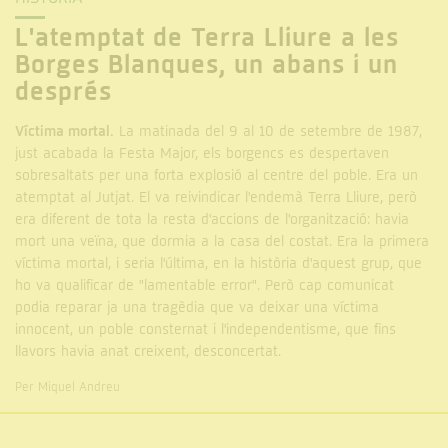
L'atemptat de Terra Lliure a les
Borges Blanques, un abans i un
després
Víctima mortal.
La matinada del 9 al 10 de setembre de 1987,
just acabada la Festa Major, els borgencs es despertaven
sobresaltats per una forta explosió al centre del poble. Era un
atemptat al Jutjat. El va reivindicar l'endemà Terra Lliure, però
era diferent de tota la resta d'accions de l'organització: havia
mort una veïna, que dormia a la casa del costat. Era la primera
víctima mortal, i seria l'última, en la història d'aquest grup, que
ho va qualificar de "lamentable error". Però cap comunicat
podia reparar ja una tragèdia que va deixar una víctima
innocent, un poble consternat i l'independentisme, que fins
llavors havia anat creixent, desconcertat.
Per Miquel Andreu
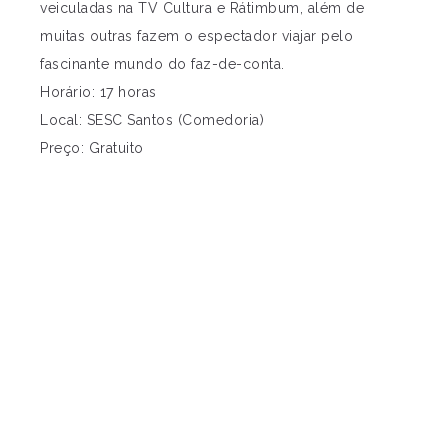
veiculadas na TV Cultura e Rátimbum, além de
muitas outras fazem o espectador viajar pelo
fascinante mundo do faz-de-conta.
Horário: 17 horas
Local: SESC Santos (Comedoria)
Preço: Gratuito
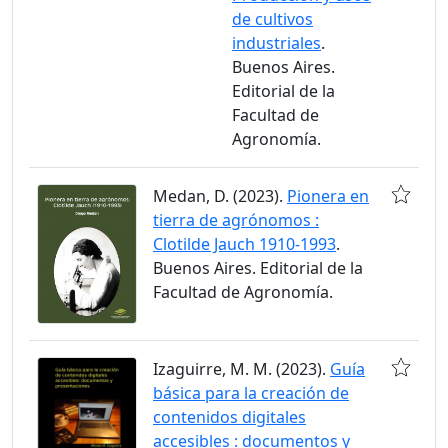
de cultivos
industriales
.
Buenos Aires.
Editorial de la
Facultad de
Agronomía.
Medan, D. (2023).
Pionera en
tierra de agrónomos :
Clotilde Jauch 1910-1993
.
Buenos Aires. Editorial de la
Facultad de Agronomía.
Izaguirre, M. M. (2023).
Guía
básica para la creación de
contenidos digitales
accesibles : documentos y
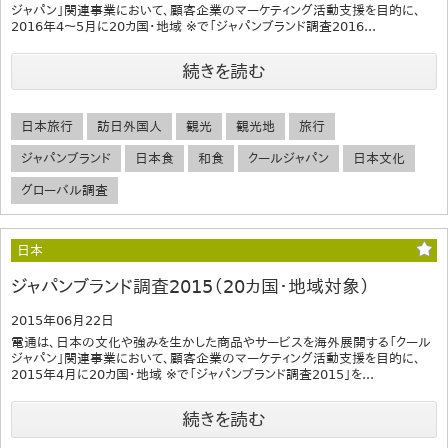
ジャパン」関連事業において、顧客企業のマーケティング活動支援を目的に、
2016年4～5月に20カ国・地域 ※で「ジャパンブランド調査2016...
続きを読む
日本旅行
訪日外国人
観光
観光地
旅行
ジャパンブランド
日本食
和食
クールジャパン
日本文化
グローバル調査
日本
ジャパンブランド調査2015（20カ国・地域対象）
2015年06月22日
電通は、日本の文化や強みを生かした商品やサービスを海外展開する「クール
ジャパン」関連事業において、顧客企業のマーケティング活動支援を目的に、
2015年4月に20カ国・地域 ※で「ジャパンブランド調査2015」を...
続きを読む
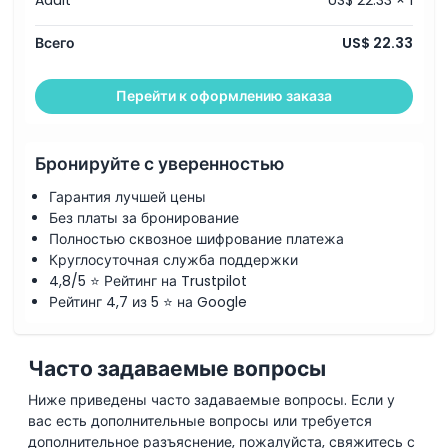
Adult
US$ 22.33 × 1
Всего
US$ 22.33
Перейти к оформлению заказа
Бронируйте с уверенностью
Гарантия лучшей цены
Без платы за бронирование
Полностью сквозное шифрование платежа
Круглосуточная служба поддержки
4,8/5 ⭐ Рейтинг на Trustpilot
Рейтинг 4,7 из 5 ⭐ на Google
Часто задаваемые вопросы
Ниже приведены часто задаваемые вопросы. Если у
вас есть дополнительные вопросы или требуется
дополнительное разъяснение, пожалуйста, свяжитесь с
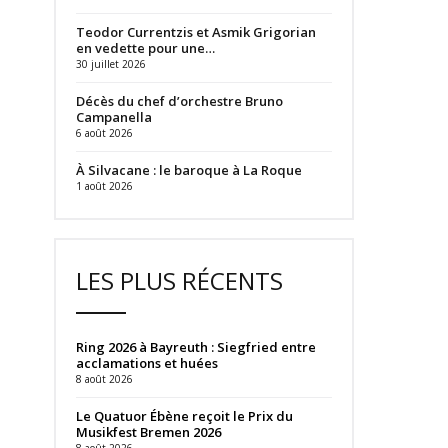
Teodor Currentzis et Asmik Grigorian
en vedette pour une…
30 juillet 2026
Décès du chef d’orchestre Bruno
Campanella
6 août 2026
À Silvacane : le baroque à La Roque
1 août 2026
LES PLUS RÉCENTS
Ring 2026 à Bayreuth : Siegfried entre
acclamations et huées
8 août 2026
Le Quatuor Ébène reçoit le Prix du
Musikfest Bremen 2026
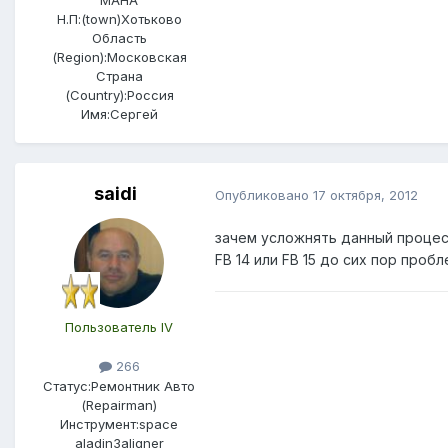
Н.П:(town)
Хотьково
Область
(Region):
Московская
Страна
(Country):
Россия
Имя:
Сергей
saidi
Опубликовано
17 октября, 2012
зачем усложнять данный процес
FB 14 или FB 15 до сих пор проб
Пользователь IV
266
Статус:
Ремонтник Авто
(Repairman)
Инструмент:
space
aladin3aligner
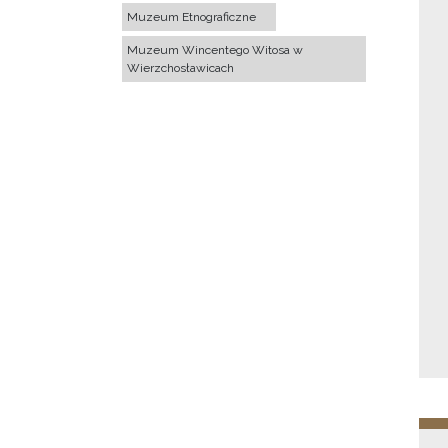
Muzeum Etnograficzne
Muzeum Wincentego Witosa w
Wierzchosławicach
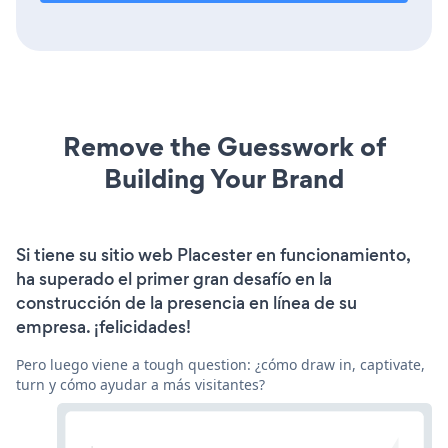
Remove the Guesswork of
Building Your Brand
Si tiene su sitio web Placester en funcionamiento,
ha superado el primer gran desafío en la
construcción de la presencia en línea de su
empresa. ¡felicidades!
Pero luego viene a tough question: ¿cómo draw in, captivate,
turn y cómo ayudar a más visitantes?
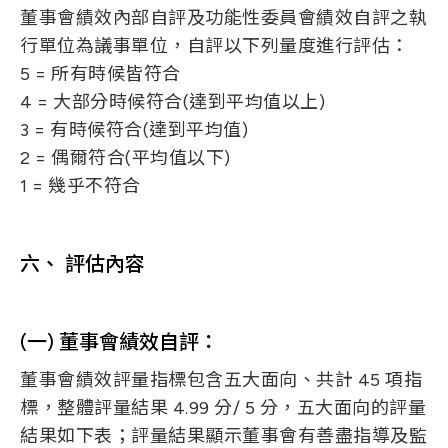
董事會績效內部自評及功能性委員會績效自評之執
行單位為議事單位，自評以下列量度進行評估：
5 = 所有時候皆符合
4 = 大部分時候符合(達到平均值以上)
3 = 有時候符合(達到平均值)
2 = 偶爾符合(平均值以下)
1 = 幾乎不符合
六、 評估內容
(一) 董事會績效自評：
董事會績效評量指標包含五大面向、共計 45 項指
標，整體評量結果 4.99 分/ 5 分，五大面向的評量
結果如下表；評量結果顯示董事會有善盡指導及監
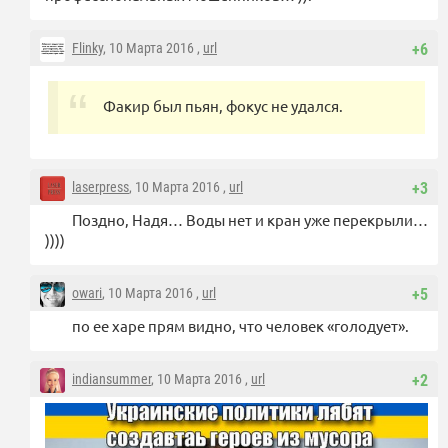
Flinky
, 10 Марта 2016 ,
url
+6
Факир был пьян, фокус не удался.
laserpress
, 10 Марта 2016 ,
url
+3
Поздно, Надя… Воды нет и кран уже перекрыли…
))))
owari
, 10 Марта 2016 ,
url
+5
по ее харе прям видно, что человек «голодует».
indiansummer
, 10 Марта 2016 ,
url
+2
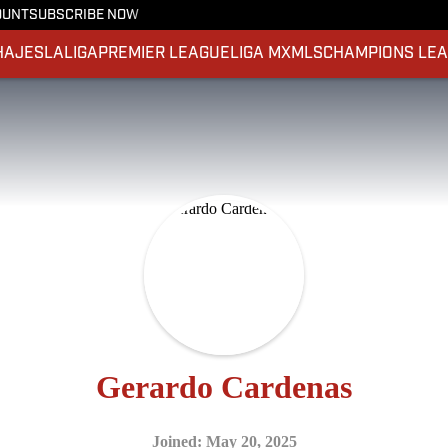
OUNT
SUBSCRIBE NOW
HAJES
LALIGA
PREMIER LEAGUE
LIGA MX
MLS
CHAMPIONS LE
Gerardo Cardenas
Joined: May 20, 2025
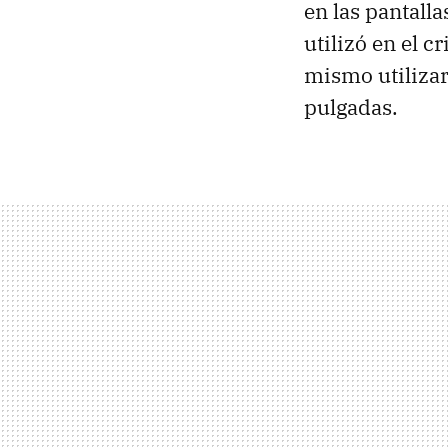
en las pantalla
utilizó en el c
mismo utilizarl
pulgadas.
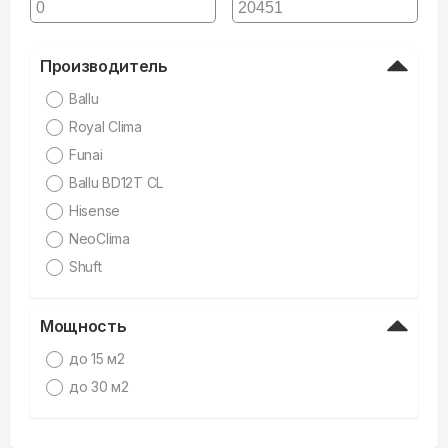
Производитель
Ballu
Royal Clima
Funai
Ballu BD12T CL
Hisense
NeoClima
Shuft
Мощность
до 15 м2
до 30 м2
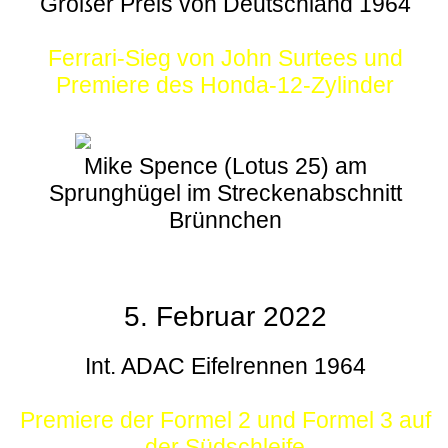
Großer Preis von Deutschland 1964
Ferrari-Sieg von John Surtees und
Premiere des Honda-12-Zylinder
Mike Spence (Lotus 25) am
Sprunghügel im Streckenabschnitt
Brünnchen
5. Februar 2022
Int. ADAC Eifelrennen 1964
Premiere der Formel 2 und Formel 3 auf
der Südschleife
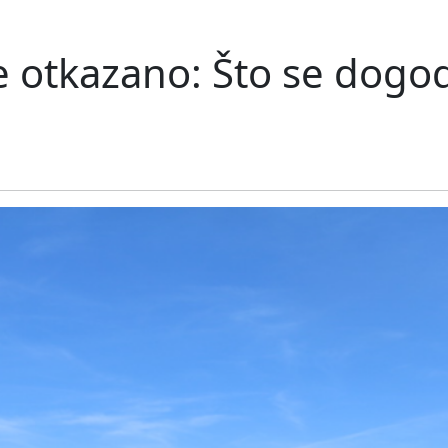
 otkazano: Što se dogod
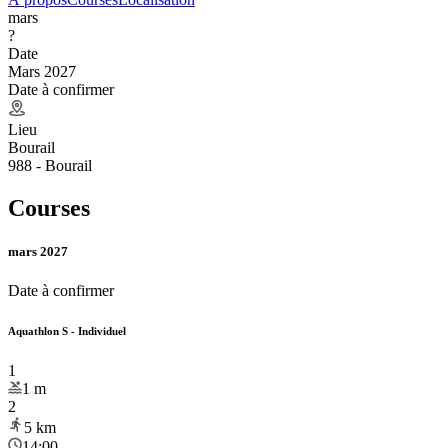
mars
?
Date
Mars 2027
Date à confirmer
Lieu
Bourail
988 - Bourail
Courses
mars 2027
Date à confirmer
Aquathlon S - Individuel
1
1
m
2
5
km
14:00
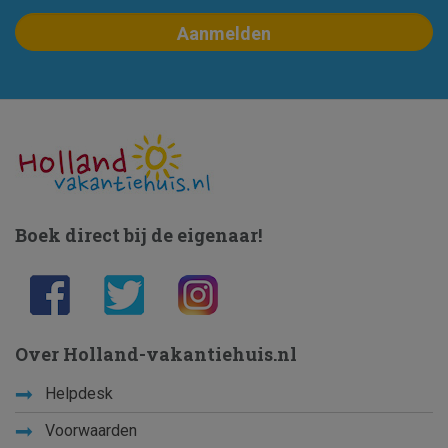
Boek direct bij de eigenaar!
Over Holland-vakantiehuis.nl
Helpdesk
Voorwaarden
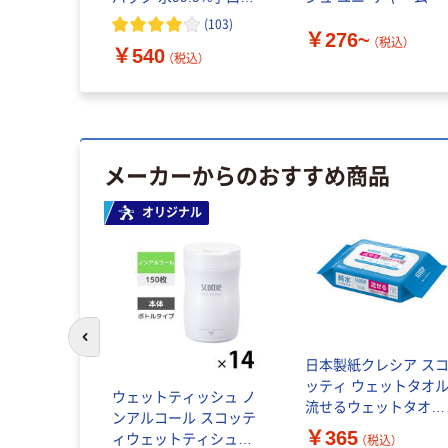
き アイプラス
(
103
)
￥276~
（税込）
￥540
（税込）
メーカーからのおすすめ商品
イス
オリジナル
前のスライドへ
日本製紙クレシア ス
ッティ ウェットタオ
ッシュ ノ
ウェットティッシュ ノ
流せるウェットタオル
80枚入×3
ンアルコール スコッテ
純水 ノンアルコール 7
￥365
.9%手口ふ
ィウェットティシュー
（税込）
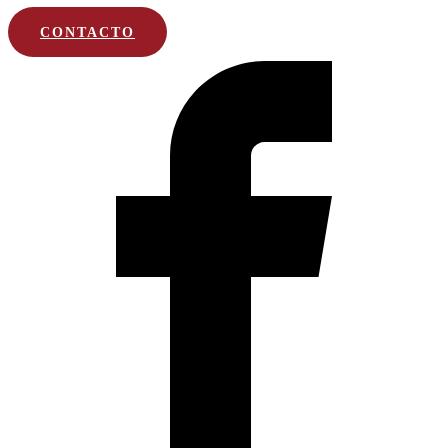
CONTACTO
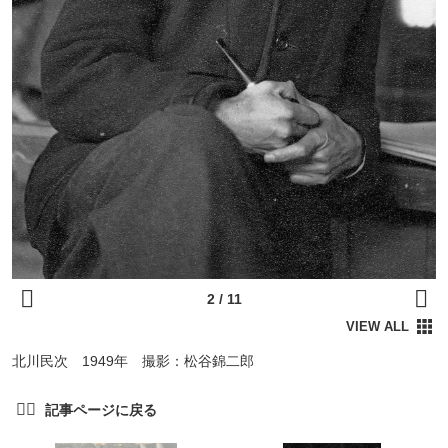
北川民次 1949年 撮影：松谷錦二郎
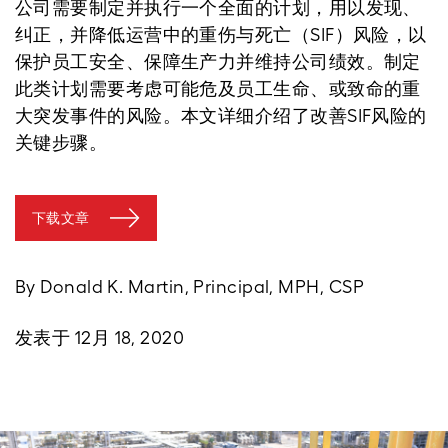
公司需要制定并执行一个全面的计划，用以发现、
纠正，并降低运营中的重伤与死亡（SIF）风险，以
保护员工安全、保障生产力并维持公司绩效。制定
此类计划需要考虑可能危及员工生命、或致命的重
大突发事件的风险。本文详细介绍了改善SIF风险的
关键步骤。
下载文章
By Donald K. Martin, Principal, MPH, CSP
发表于 12月 18, 2020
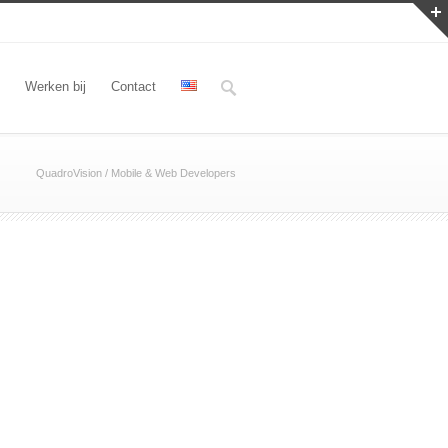
Werken bij
Contact
QuadroVision
/
Mobile & Web Developers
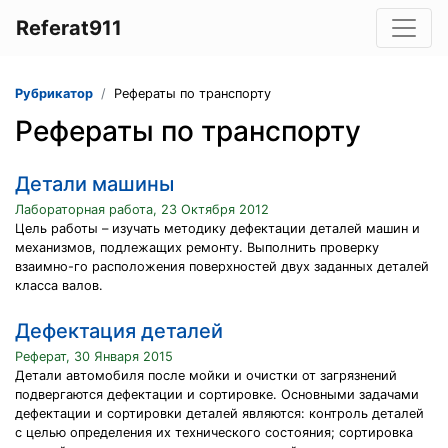
Referat911
Рубрикатор
Рефераты по транспорту
Рефераты по транспорту
Детали машины
Лабораторная работа, 23 Октября 2012
Цель работы – изучать методику дефектации деталей машин и
механизмов, подлежащих ремонту. Выполнить проверку
взаимно-го расположения поверхностей двух заданных деталей
класса валов.
Дефектация деталей
Реферат, 30 Января 2015
Детали автомобиля после мойки и очистки от загрязнений
подвергаются дефектации и сортировке. Основными задачами
дефектации и сортировки деталей являются: контроль деталей
с целью определения их технического состояния; сортировка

·····

What you should do
Only lines of the material that contain the word "havia" belong in the answer; copy each one.

Answer below
era diferent de tota la resta d'accions de l'organització: havia
llavors havia anat creixent, desconcertat.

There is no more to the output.